■ What is required ■
Search the data below for the string "Curtain". Extract every line that contains it.

■ Data provided ■
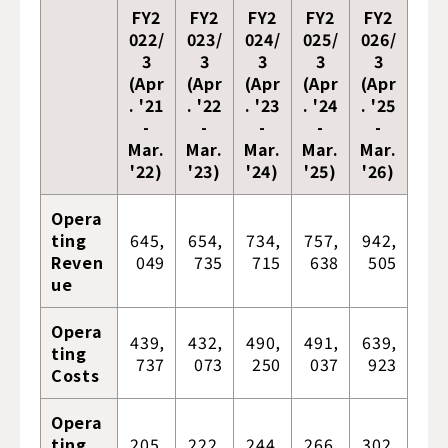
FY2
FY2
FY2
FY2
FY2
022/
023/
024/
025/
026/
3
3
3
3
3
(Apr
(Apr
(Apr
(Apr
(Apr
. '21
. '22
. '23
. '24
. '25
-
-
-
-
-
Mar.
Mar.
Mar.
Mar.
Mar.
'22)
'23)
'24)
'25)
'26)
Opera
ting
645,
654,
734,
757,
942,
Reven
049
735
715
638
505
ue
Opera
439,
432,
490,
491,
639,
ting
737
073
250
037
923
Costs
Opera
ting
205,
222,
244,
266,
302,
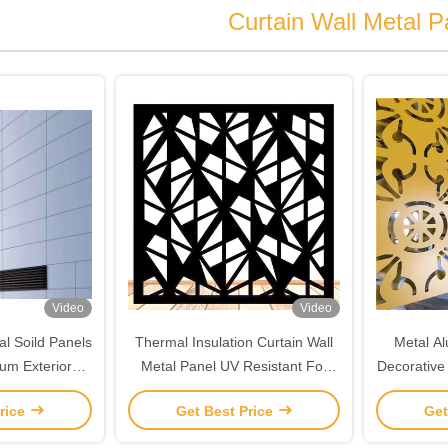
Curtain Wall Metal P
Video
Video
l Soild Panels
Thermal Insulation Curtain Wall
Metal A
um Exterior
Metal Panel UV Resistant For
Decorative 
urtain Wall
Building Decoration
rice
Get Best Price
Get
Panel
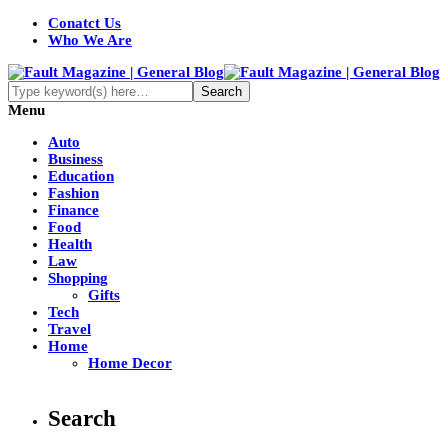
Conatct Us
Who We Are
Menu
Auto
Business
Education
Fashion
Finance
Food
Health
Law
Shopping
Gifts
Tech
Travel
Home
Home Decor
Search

==

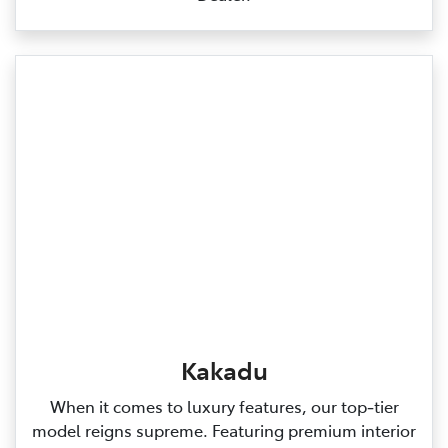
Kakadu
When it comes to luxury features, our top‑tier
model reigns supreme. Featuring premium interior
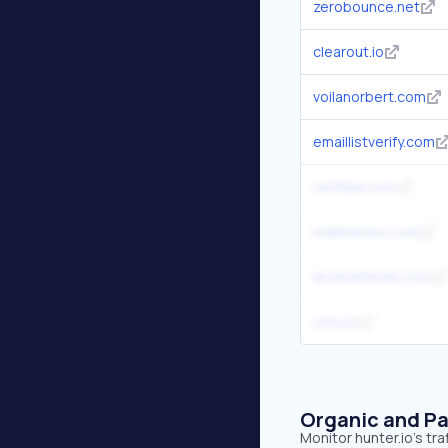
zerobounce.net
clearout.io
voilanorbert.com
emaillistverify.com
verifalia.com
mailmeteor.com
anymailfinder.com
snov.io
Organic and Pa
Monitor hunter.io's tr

■ Completed exercise ■
Curtain Wall Metal P
Thermal Insulation Curtain Wall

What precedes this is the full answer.